→ **RAW DATA**
========================

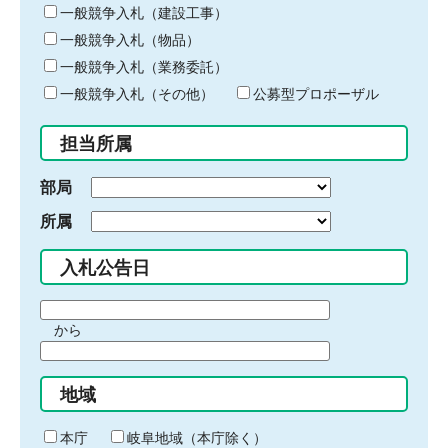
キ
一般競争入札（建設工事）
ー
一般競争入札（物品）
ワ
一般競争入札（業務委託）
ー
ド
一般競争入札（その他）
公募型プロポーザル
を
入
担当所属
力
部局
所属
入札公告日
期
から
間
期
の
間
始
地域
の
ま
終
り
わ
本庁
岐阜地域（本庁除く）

========================

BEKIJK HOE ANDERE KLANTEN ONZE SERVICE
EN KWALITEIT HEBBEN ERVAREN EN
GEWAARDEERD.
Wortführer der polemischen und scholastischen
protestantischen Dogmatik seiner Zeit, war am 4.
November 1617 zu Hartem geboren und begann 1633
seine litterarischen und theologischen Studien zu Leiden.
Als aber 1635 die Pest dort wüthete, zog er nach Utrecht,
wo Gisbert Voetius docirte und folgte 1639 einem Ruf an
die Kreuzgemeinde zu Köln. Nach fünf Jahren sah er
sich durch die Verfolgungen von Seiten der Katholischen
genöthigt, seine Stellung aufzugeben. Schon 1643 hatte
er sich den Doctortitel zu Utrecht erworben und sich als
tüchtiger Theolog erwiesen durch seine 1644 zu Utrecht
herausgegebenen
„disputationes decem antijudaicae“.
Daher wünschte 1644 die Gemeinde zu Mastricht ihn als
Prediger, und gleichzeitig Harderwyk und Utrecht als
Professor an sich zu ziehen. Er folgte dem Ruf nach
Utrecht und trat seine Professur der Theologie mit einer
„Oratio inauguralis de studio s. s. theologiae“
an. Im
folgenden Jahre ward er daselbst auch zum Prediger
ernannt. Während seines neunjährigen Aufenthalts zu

========================

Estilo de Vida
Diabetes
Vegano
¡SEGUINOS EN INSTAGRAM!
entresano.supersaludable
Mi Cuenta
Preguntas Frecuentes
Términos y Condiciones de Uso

========================

→ **PROBLEM DETAILS**
Please tally the lines of the entries that contain the string "Utrecht" and reply with the count alone.

→ **FINISHED TASK**
5